**INSTRUCTIONS FOR THE TASK:** What is the number of lines in the entries that contain "data"? Reply with that number only.

(RECORDS FOR THE TASK begins)

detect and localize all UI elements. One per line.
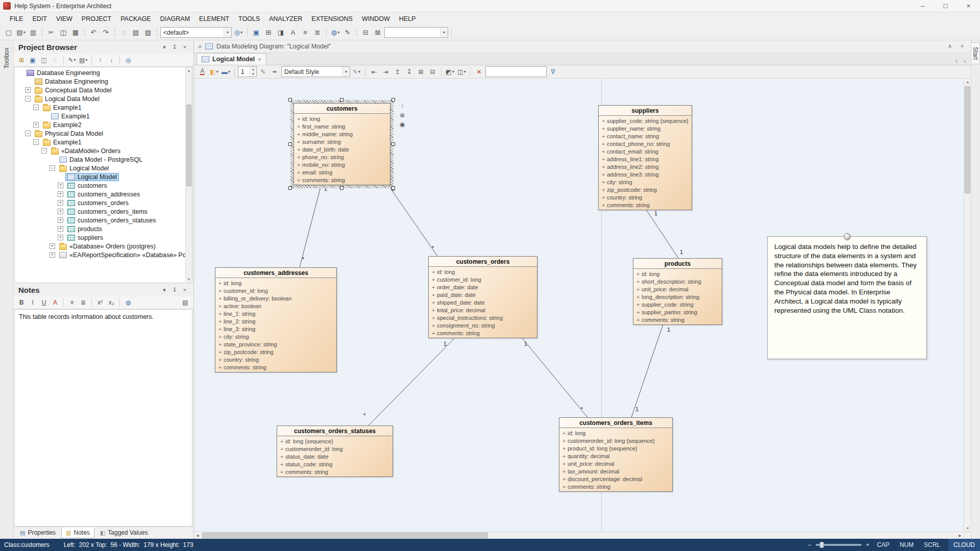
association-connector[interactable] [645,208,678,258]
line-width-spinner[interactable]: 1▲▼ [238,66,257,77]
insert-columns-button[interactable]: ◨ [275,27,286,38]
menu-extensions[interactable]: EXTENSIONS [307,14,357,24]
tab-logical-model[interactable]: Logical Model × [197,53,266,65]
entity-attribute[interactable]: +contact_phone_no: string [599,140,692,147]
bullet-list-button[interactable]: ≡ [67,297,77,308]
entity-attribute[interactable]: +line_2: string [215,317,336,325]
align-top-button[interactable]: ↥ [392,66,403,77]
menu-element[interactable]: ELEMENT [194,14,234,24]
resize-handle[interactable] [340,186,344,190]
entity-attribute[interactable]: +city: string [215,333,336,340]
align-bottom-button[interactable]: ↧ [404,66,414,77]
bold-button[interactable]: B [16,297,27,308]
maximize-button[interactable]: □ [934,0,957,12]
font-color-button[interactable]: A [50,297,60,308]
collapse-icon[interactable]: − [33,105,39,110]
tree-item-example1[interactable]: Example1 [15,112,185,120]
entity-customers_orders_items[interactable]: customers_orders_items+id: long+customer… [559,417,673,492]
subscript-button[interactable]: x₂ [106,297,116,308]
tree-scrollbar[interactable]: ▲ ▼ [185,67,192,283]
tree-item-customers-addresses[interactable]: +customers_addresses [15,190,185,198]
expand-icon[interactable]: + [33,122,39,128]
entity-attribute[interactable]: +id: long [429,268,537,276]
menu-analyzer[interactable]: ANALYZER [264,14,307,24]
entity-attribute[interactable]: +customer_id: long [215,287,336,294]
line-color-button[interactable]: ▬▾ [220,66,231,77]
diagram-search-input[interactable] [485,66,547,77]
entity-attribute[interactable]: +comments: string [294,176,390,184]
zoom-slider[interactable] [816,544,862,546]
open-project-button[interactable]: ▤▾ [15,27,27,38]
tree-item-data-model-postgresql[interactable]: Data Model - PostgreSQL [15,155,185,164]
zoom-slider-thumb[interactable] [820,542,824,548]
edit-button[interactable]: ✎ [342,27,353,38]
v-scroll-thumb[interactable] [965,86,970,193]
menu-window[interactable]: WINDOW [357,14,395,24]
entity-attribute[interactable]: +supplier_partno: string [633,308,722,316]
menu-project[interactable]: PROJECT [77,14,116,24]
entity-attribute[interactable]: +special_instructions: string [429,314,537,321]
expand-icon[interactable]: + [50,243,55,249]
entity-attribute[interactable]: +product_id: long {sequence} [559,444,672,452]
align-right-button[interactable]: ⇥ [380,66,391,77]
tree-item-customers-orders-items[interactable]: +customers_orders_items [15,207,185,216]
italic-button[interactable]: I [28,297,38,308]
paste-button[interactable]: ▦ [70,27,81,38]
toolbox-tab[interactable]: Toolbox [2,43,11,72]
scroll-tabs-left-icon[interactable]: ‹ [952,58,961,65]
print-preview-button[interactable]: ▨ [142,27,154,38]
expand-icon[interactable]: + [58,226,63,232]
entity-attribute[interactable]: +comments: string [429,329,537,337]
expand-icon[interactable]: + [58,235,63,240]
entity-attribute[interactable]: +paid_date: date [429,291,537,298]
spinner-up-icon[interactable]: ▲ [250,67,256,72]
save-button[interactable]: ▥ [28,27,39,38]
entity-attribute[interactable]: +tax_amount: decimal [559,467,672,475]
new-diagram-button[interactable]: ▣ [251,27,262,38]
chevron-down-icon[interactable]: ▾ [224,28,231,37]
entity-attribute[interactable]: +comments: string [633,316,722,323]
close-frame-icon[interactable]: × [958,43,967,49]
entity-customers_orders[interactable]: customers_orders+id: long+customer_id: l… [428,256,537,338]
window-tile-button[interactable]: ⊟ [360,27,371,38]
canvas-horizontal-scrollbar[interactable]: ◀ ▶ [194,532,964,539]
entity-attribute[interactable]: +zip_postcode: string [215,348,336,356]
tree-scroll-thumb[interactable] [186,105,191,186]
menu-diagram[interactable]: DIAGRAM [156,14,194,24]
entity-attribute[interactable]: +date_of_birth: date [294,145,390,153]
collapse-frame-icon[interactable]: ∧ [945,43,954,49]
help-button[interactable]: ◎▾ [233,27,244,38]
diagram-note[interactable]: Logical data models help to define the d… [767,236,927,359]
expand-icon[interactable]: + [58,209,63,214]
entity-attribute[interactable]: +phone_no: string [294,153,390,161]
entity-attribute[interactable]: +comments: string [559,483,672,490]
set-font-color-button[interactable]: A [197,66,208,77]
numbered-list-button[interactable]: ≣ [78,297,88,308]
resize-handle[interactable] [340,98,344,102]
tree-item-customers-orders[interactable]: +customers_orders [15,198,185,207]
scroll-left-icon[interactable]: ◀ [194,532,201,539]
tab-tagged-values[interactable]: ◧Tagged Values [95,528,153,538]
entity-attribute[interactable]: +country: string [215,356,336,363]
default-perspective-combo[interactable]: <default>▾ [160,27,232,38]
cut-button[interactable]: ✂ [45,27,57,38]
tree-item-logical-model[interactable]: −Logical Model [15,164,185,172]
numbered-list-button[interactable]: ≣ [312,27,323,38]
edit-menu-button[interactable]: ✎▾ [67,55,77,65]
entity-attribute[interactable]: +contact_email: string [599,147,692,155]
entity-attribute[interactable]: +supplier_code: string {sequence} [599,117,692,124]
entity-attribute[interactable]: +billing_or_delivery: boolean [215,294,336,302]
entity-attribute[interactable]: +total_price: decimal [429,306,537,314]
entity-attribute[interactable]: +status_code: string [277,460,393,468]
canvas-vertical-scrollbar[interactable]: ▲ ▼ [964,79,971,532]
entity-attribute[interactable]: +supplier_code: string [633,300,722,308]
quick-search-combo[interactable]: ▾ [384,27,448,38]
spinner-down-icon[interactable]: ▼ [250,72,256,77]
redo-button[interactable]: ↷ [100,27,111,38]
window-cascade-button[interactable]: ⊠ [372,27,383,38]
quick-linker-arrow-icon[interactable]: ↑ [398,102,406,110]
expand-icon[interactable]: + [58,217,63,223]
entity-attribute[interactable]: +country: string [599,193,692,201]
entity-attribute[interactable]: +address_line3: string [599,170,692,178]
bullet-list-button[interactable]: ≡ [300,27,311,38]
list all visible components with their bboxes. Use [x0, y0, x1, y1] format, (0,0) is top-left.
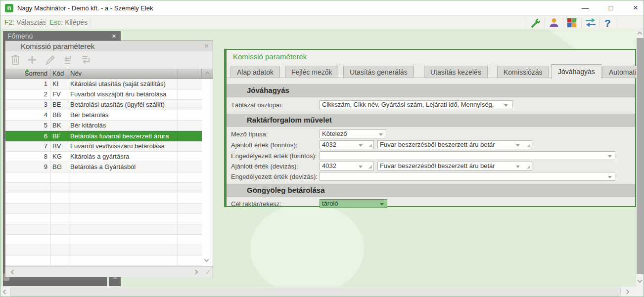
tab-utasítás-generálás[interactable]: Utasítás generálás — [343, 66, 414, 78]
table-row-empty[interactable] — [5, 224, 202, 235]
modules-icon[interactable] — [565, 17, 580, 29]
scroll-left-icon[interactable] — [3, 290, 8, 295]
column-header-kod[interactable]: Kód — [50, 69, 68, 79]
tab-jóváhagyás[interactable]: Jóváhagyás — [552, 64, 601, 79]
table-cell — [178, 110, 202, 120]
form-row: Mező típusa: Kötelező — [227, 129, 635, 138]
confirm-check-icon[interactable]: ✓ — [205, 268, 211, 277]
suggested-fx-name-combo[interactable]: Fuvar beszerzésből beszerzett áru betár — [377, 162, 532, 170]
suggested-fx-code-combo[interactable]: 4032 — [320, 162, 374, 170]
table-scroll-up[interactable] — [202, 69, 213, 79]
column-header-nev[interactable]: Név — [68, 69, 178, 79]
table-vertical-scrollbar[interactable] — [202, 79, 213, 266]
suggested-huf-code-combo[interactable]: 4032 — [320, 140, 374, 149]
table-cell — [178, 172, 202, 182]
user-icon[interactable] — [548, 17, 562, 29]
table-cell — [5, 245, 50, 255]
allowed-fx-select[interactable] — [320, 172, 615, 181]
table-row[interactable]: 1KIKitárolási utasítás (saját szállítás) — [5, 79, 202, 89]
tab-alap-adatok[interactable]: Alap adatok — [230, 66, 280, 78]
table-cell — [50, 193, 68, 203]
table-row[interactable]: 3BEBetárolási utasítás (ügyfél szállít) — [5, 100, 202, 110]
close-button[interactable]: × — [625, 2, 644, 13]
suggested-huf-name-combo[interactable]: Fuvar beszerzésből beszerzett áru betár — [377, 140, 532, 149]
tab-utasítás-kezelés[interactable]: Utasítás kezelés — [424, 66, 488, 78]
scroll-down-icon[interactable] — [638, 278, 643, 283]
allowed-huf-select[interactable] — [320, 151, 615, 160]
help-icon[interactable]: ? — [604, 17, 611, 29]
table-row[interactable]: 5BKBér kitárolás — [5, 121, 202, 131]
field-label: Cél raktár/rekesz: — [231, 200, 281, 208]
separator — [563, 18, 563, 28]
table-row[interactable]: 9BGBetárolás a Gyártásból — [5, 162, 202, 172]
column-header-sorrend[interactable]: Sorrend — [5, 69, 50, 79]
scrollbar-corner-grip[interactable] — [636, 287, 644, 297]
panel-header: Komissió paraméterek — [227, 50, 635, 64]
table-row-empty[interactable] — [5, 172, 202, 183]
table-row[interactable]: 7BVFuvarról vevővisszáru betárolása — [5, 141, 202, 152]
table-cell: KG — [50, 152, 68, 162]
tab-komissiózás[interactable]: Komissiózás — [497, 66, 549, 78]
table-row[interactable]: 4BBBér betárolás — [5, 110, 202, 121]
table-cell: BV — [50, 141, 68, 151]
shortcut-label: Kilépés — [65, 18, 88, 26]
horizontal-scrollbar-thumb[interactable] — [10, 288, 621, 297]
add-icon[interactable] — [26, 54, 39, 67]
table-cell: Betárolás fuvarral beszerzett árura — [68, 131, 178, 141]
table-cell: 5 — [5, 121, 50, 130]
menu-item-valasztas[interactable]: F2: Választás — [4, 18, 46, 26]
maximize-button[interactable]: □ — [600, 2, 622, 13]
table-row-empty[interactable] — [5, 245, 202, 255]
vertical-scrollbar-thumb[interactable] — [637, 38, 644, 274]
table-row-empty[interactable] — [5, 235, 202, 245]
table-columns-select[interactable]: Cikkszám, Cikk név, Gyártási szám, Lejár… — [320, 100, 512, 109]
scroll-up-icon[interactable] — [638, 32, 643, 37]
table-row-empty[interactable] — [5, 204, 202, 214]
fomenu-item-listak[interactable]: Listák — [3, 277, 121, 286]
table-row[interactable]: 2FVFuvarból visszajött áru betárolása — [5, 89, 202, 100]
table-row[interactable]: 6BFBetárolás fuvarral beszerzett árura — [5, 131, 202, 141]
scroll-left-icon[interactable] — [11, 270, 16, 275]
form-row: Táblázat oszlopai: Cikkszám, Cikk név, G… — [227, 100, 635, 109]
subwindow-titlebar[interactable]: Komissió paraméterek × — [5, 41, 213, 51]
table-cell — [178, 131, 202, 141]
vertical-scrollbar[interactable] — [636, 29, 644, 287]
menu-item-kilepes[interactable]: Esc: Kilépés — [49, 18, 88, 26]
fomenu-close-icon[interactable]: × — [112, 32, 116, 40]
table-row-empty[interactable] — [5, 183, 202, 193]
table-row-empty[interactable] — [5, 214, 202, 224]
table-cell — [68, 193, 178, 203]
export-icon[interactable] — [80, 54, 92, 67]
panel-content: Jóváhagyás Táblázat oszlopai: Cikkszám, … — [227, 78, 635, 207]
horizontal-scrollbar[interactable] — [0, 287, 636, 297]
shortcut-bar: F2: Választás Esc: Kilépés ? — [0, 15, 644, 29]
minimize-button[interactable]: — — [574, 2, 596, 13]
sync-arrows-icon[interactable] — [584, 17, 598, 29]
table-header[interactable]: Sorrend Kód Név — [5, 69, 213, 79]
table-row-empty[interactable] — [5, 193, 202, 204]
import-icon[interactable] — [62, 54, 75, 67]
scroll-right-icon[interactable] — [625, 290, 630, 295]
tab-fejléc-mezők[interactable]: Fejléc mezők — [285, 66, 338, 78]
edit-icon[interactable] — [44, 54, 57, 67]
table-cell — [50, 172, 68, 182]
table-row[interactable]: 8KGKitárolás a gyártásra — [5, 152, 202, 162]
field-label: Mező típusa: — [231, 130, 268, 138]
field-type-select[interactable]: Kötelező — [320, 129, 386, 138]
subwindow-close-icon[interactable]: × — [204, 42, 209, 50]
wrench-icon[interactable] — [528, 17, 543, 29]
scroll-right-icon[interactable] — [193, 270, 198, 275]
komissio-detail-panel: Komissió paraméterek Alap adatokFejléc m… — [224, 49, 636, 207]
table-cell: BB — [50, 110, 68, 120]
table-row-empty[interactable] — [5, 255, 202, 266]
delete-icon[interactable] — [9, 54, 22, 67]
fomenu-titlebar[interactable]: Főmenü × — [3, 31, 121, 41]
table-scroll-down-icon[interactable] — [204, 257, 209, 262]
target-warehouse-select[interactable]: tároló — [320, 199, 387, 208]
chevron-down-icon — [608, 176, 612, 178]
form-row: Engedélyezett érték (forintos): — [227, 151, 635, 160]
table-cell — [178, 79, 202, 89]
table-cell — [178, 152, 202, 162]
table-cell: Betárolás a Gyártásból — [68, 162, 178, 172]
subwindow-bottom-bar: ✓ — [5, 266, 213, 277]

(RECORDS FOR THE TASK ends)

**SOLUTION FOR THIS EXERCISE:** 2